Segment Open

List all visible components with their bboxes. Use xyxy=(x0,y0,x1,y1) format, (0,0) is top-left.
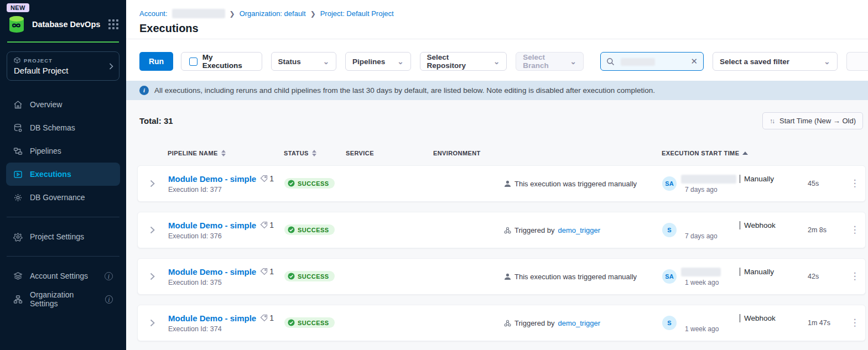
trigger-text: Triggered by xyxy=(514,319,555,327)
pipeline-name-link[interactable]: Module Demo - simple xyxy=(168,267,256,276)
chevron-down-icon: ⌄ xyxy=(323,57,329,66)
time-ago: 1 week ago xyxy=(685,279,808,286)
sidebar: NEW Database DevOps PROJECT Default Proj… xyxy=(0,0,126,350)
branch-dropdown: Select Branch ⌄ xyxy=(516,52,583,71)
pipeline-name-link[interactable]: Module Demo - simple xyxy=(168,221,256,230)
search-icon xyxy=(606,58,615,66)
trigger-mode: Manually xyxy=(740,268,774,276)
breadcrumb: Account: ❯ Organization: default ❯ Proje… xyxy=(139,9,855,18)
sidebar-item-organization-settings[interactable]: Organization Settings i xyxy=(6,288,120,311)
trigger-cell: This execution was triggered manually xyxy=(504,180,662,188)
status-badge: SUCCESS xyxy=(284,317,335,328)
sidebar-item-pipelines[interactable]: Pipelines xyxy=(6,139,120,163)
header-execution-start-time[interactable]: EXECUTION START TIME xyxy=(662,150,866,156)
chevron-down-icon: ⌄ xyxy=(570,57,576,66)
page-header: Account: ❯ Organization: default ❯ Proje… xyxy=(126,0,868,39)
sort-button[interactable]: ↑↓ Start Time (New → Old) xyxy=(762,112,863,129)
expand-chevron-icon[interactable] xyxy=(138,180,168,187)
trigger-mode: Webhook xyxy=(740,221,776,229)
check-circle-icon xyxy=(288,273,295,280)
execution-rows: Module Demo - simple 1 Execution Id: 377… xyxy=(126,165,868,341)
project-name: Default Project xyxy=(14,66,112,75)
trigger-link[interactable]: demo_trigger xyxy=(558,319,601,327)
tag-icon xyxy=(260,268,268,275)
execution-id: Execution Id: 375 xyxy=(168,279,284,286)
execution-row[interactable]: Module Demo - simple 1 Execution Id: 375… xyxy=(137,258,866,295)
status-dropdown[interactable]: Status ⌄ xyxy=(271,52,336,71)
checkbox-icon[interactable] xyxy=(189,58,197,66)
redacted-account-name xyxy=(172,9,225,18)
total-count: Total: 31 xyxy=(139,112,173,126)
pipelines-dropdown[interactable]: Pipelines ⌄ xyxy=(345,52,410,71)
tag-count: 1 xyxy=(269,314,274,322)
db-schemas-icon xyxy=(13,123,23,133)
execution-row[interactable]: Module Demo - simple 1 Execution Id: 377… xyxy=(137,165,866,202)
governance-gear-icon xyxy=(13,193,23,202)
trigger-link[interactable]: demo_trigger xyxy=(558,226,601,234)
brand-name: Database DevOps xyxy=(32,20,103,29)
sidebar-item-overview[interactable]: Overview xyxy=(6,93,120,116)
redacted-user-name xyxy=(681,175,736,184)
filter-button-cutoff[interactable] xyxy=(846,52,868,71)
chevron-down-icon: ⌄ xyxy=(824,57,830,66)
execution-row[interactable]: Module Demo - simple 1 Execution Id: 376… xyxy=(137,212,866,248)
search-box[interactable]: ✕ xyxy=(600,52,704,71)
tag-count: 1 xyxy=(269,267,274,276)
repository-dropdown[interactable]: Select Repository ⌄ xyxy=(420,52,507,71)
sort-arrows-icon: ↑↓ xyxy=(770,117,774,125)
app-grid-icon[interactable] xyxy=(108,19,118,29)
expand-chevron-icon[interactable] xyxy=(138,226,168,234)
home-icon xyxy=(13,100,23,109)
project-cube-icon xyxy=(14,57,20,64)
row-menu-icon[interactable]: ⋮ xyxy=(849,320,861,326)
sidebar-item-db-schemas[interactable]: DB Schemas xyxy=(6,116,120,139)
breadcrumb-organization[interactable]: Organization: default xyxy=(240,9,306,18)
status-text: SUCCESS xyxy=(298,273,329,280)
execution-row[interactable]: Module Demo - simple 1 Execution Id: 374… xyxy=(137,305,866,341)
pipeline-name-link[interactable]: Module Demo - simple xyxy=(168,314,256,323)
tag-icon xyxy=(260,221,268,229)
my-executions-checkbox[interactable]: My Executions xyxy=(181,52,262,71)
table-header: PIPELINE NAME STATUS SERVICE ENVIRONMENT… xyxy=(137,148,866,159)
run-button[interactable]: Run xyxy=(139,52,173,71)
header-status[interactable]: STATUS xyxy=(284,150,346,156)
header-pipeline-name[interactable]: PIPELINE NAME xyxy=(168,150,284,156)
project-selector[interactable]: PROJECT Default Project xyxy=(7,51,119,81)
check-circle-icon xyxy=(288,180,295,187)
start-time-cell: S Webhook 1 week ago 1m 47s ⋮ xyxy=(662,314,865,333)
expand-chevron-icon[interactable] xyxy=(138,273,168,280)
duration: 2m 8s xyxy=(808,226,849,234)
sidebar-item-db-governance[interactable]: DB Governance xyxy=(6,186,120,209)
chevron-down-icon: ⌄ xyxy=(397,57,403,66)
row-menu-icon[interactable]: ⋮ xyxy=(849,227,861,233)
trigger-cell: Triggered by demo_trigger xyxy=(504,319,662,327)
page-title: Executions xyxy=(139,22,855,35)
expand-chevron-icon[interactable] xyxy=(138,319,168,327)
sidebar-item-project-settings[interactable]: Project Settings xyxy=(6,225,120,248)
breadcrumb-account[interactable]: Account: xyxy=(139,9,168,18)
info-icon[interactable]: i xyxy=(105,272,113,280)
breadcrumb-project[interactable]: Project: Default Project xyxy=(320,9,394,18)
trigger-mode: Manually xyxy=(740,175,774,183)
avatar: SA xyxy=(662,269,677,284)
row-menu-icon[interactable]: ⋮ xyxy=(849,181,861,186)
chevron-right-icon xyxy=(109,63,113,70)
sort-toggle-icon[interactable] xyxy=(312,150,316,156)
info-icon[interactable]: i xyxy=(105,295,113,304)
duration: 1m 47s xyxy=(808,319,849,327)
clear-search-icon[interactable]: ✕ xyxy=(690,56,698,66)
breadcrumb-separator-icon: ❯ xyxy=(230,10,235,18)
row-menu-icon[interactable]: ⋮ xyxy=(849,274,861,279)
time-ago: 1 week ago xyxy=(685,325,808,333)
sidebar-item-executions[interactable]: Executions xyxy=(6,163,120,186)
pipeline-name-link[interactable]: Module Demo - simple xyxy=(168,174,256,184)
tag-count: 1 xyxy=(269,174,274,183)
execution-id: Execution Id: 377 xyxy=(168,186,284,194)
info-icon: i xyxy=(139,86,149,95)
sidebar-item-account-settings[interactable]: Account Settings i xyxy=(6,264,120,288)
project-label: PROJECT xyxy=(24,58,53,64)
sort-toggle-icon[interactable] xyxy=(221,150,226,156)
saved-filter-dropdown[interactable]: Select a saved filter ⌄ xyxy=(713,52,838,71)
executions-list: Total: 31 ↑↓ Start Time (New → Old) PIPE… xyxy=(126,100,868,350)
trigger-text: This execution was triggered manually xyxy=(514,273,637,281)
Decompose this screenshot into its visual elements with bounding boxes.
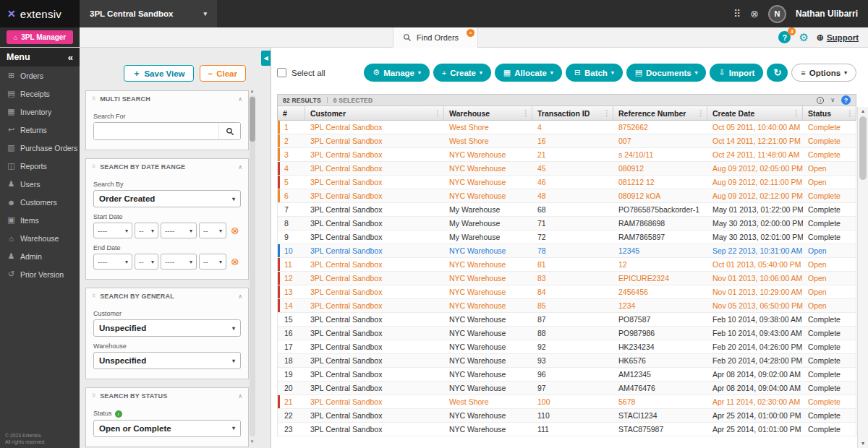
table-row[interactable]: 53PL Central SandboxNYC Warehouse4608121… [278, 176, 856, 189]
drag-handle-icon[interactable]: ⠿ [92, 393, 95, 399]
clear-date-icon[interactable]: ⊗ [231, 257, 239, 267]
search-by-select[interactable]: Order Created ▾ [93, 190, 241, 207]
sidebar-item-receipts[interactable]: ▤Receipts [0, 85, 80, 103]
column-header-status[interactable]: Status⋮ [803, 106, 856, 120]
chevron-up-icon[interactable]: ∧ [238, 393, 242, 400]
select-all-checkbox[interactable] [277, 68, 286, 77]
drag-handle-icon[interactable]: ⠿ [92, 293, 95, 299]
sidebar-item-customers[interactable]: ☻Customers [0, 193, 80, 211]
column-header-warehouse[interactable]: Warehouse⋮ [444, 106, 532, 120]
column-menu-icon[interactable]: ⋮ [846, 109, 854, 117]
chevron-up-icon[interactable]: ∧ [238, 96, 242, 103]
table-row[interactable]: 153PL Central SandboxNYC Warehouse87PO87… [278, 313, 856, 327]
table-row[interactable]: 233PL Central SandboxNYC Warehouse111STA… [278, 423, 856, 436]
table-row[interactable]: 63PL Central SandboxNYC Warehouse4808091… [278, 189, 856, 203]
grid-help-icon[interactable]: ? [841, 95, 851, 105]
start-year-select[interactable]: ----▾ [93, 223, 132, 238]
user-name[interactable]: Nathan Ulibarri [796, 9, 858, 19]
chevron-up-icon[interactable]: ∧ [238, 164, 242, 171]
column-menu-icon[interactable]: ⋮ [697, 109, 705, 117]
allocate-button[interactable]: ▦Allocate▾ [495, 64, 562, 82]
column-menu-icon[interactable]: ⋮ [603, 109, 610, 117]
import-button[interactable]: ⇩Import [710, 64, 763, 82]
sidebar-item-users[interactable]: ♟Users [0, 175, 80, 193]
table-row[interactable]: 93PL Central SandboxMy Warehouse72RAM786… [278, 231, 856, 244]
chevron-down-icon[interactable]: ∨ [830, 97, 835, 103]
start-day-select[interactable]: ----▾ [161, 223, 197, 238]
drag-handle-icon[interactable]: ⠿ [92, 164, 95, 170]
clear-date-icon[interactable]: ⊗ [231, 225, 239, 236]
org-selector[interactable]: 3PL Central Sandbox ▾ [80, 0, 217, 27]
scroll-down-icon[interactable]: ▾ [861, 439, 864, 448]
table-row[interactable]: 193PL Central SandboxNYC Warehouse96AM12… [278, 368, 856, 382]
table-row[interactable]: 183PL Central SandboxNYC Warehouse93HK65… [278, 354, 856, 368]
table-row[interactable]: 33PL Central SandboxNYC Warehouse21s 24/… [278, 148, 856, 162]
column-header-customer[interactable]: Customer⋮ [305, 106, 444, 120]
column-menu-icon[interactable]: ⋮ [434, 109, 441, 117]
scrollbar-thumb[interactable] [250, 97, 255, 142]
end-time-select[interactable]: --▾ [199, 254, 226, 270]
table-row[interactable]: 133PL Central SandboxNYC Warehouse842456… [278, 285, 856, 299]
table-row[interactable]: 73PL Central SandboxMy Warehouse68PO7865… [278, 203, 856, 217]
sidebar-collapse-icon[interactable]: « [68, 52, 73, 63]
end-day-select[interactable]: ----▾ [161, 254, 197, 270]
table-row[interactable]: 83PL Central SandboxMy Warehouse71RAM786… [278, 217, 856, 231]
table-row[interactable]: 213PL Central SandboxWest Shore1005678Ap… [278, 395, 856, 409]
scroll-down-icon[interactable]: ▾ [251, 438, 254, 444]
table-row[interactable]: 143PL Central SandboxNYC Warehouse851234… [278, 299, 856, 313]
help-icon[interactable]: ? 3 [778, 31, 791, 43]
table-row[interactable]: 13PL Central SandboxWest Shore48752662Oc… [278, 121, 856, 134]
table-row[interactable]: 113PL Central SandboxNYC Warehouse8112Oc… [278, 258, 856, 272]
scroll-up-icon[interactable]: ▴ [251, 87, 254, 94]
sidebar-item-inventory[interactable]: ▦Inventory [0, 103, 80, 121]
drag-handle-icon[interactable]: ⠿ [92, 96, 95, 102]
end-year-select[interactable]: ----▾ [93, 254, 132, 270]
sidebar-item-reports[interactable]: ◫Reports [0, 157, 80, 175]
end-month-select[interactable]: --▾ [135, 254, 158, 270]
warehouse-select[interactable]: Unspecified ▾ [93, 352, 241, 369]
documents-button[interactable]: ▤Documents▾ [626, 64, 707, 82]
sidebar-item-admin[interactable]: ♟Admin [0, 247, 80, 265]
table-row[interactable]: 123PL Central SandboxNYC Warehouse83EPIC… [278, 272, 856, 285]
table-row[interactable]: 203PL Central SandboxNYC Warehouse97AM47… [278, 382, 856, 395]
table-row[interactable]: 223PL Central SandboxNYC Warehouse110STA… [278, 409, 856, 423]
batch-button[interactable]: ⊟Batch▾ [566, 64, 623, 82]
column-header-reference-number[interactable]: Reference Number⋮ [613, 106, 707, 120]
sidebar-item-items[interactable]: ▣Items [0, 211, 80, 229]
search-input[interactable] [94, 123, 218, 139]
sidebar-item-prior-version[interactable]: ↺Prior Version [0, 265, 80, 283]
sidebar-item-returns[interactable]: ↩Returns [0, 121, 80, 139]
sidebar-item-orders[interactable]: ⊞Orders [0, 66, 80, 85]
tab-find-orders[interactable]: Find Orders × [393, 27, 478, 48]
options-button[interactable]: ≡ Options ▾ [791, 64, 856, 82]
apps-grid-icon[interactable]: ⠿ [733, 9, 741, 19]
tab-close-icon[interactable]: × [467, 29, 475, 37]
scrollbar-thumb[interactable] [859, 116, 867, 180]
info-icon[interactable]: i [817, 97, 824, 104]
chevron-up-icon[interactable]: ∧ [238, 293, 242, 300]
panel-collapse-icon[interactable]: ◀ [261, 51, 271, 66]
start-month-select[interactable]: --▾ [135, 223, 158, 238]
table-row[interactable]: 173PL Central SandboxNYC Warehouse92HK23… [278, 340, 856, 354]
circle-x-icon[interactable]: ⊗ [750, 9, 759, 19]
refresh-button[interactable]: ↻ [767, 64, 788, 82]
column-menu-icon[interactable]: ⋮ [793, 109, 800, 117]
avatar[interactable]: N [768, 5, 786, 23]
save-view-button[interactable]: ＋ Save View [124, 65, 194, 82]
support-link[interactable]: ⊕ Support [817, 33, 859, 43]
column-menu-icon[interactable]: ⋮ [522, 109, 529, 117]
table-row[interactable]: 43PL Central SandboxNYC Warehouse4508091… [278, 162, 856, 176]
table-row[interactable]: 163PL Central SandboxNYC Warehouse88PO98… [278, 327, 856, 340]
table-row[interactable]: 23PL Central SandboxWest Shore16007Oct 1… [278, 134, 856, 148]
status-select[interactable]: Open or Complete ▾ [93, 420, 241, 437]
customer-select[interactable]: Unspecified ▾ [93, 319, 241, 337]
create-button[interactable]: +Create▾ [433, 64, 491, 82]
gear-icon[interactable]: ⚙ [799, 32, 808, 43]
column-header-transaction-id[interactable]: Transaction ID⋮ [532, 106, 613, 120]
clear-button[interactable]: − Clear [200, 65, 247, 82]
column-header-num[interactable]: # [278, 106, 305, 120]
scroll-up-icon[interactable]: ▴ [861, 107, 864, 116]
column-header-create-date[interactable]: Create Date⋮ [707, 106, 803, 120]
search-submit-button[interactable] [218, 123, 240, 139]
sidebar-item-purchase-orders[interactable]: ▥Purchase Orders [0, 139, 80, 157]
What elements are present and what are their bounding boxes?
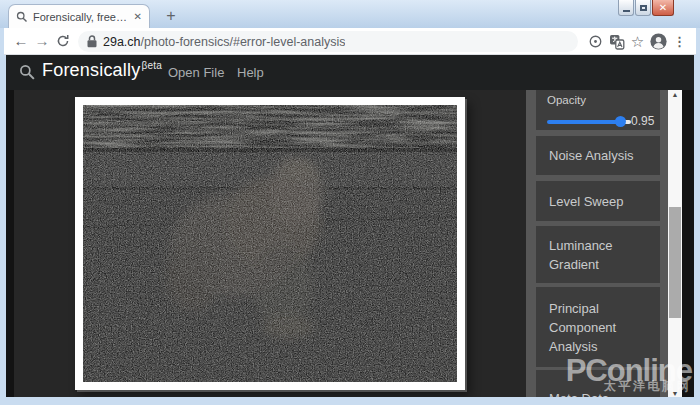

Segment Closed

**What is needed:** Wherever "date" occurs in the records above, copy the line it sits in.

**Answer space:**
clear-date-icon[interactable]: ⊗ [231, 257, 239, 267]
clear-date-icon[interactable]: ⊗ [231, 225, 239, 236]
column-header-create-date[interactable]: Create Date⋮ [707, 106, 803, 120]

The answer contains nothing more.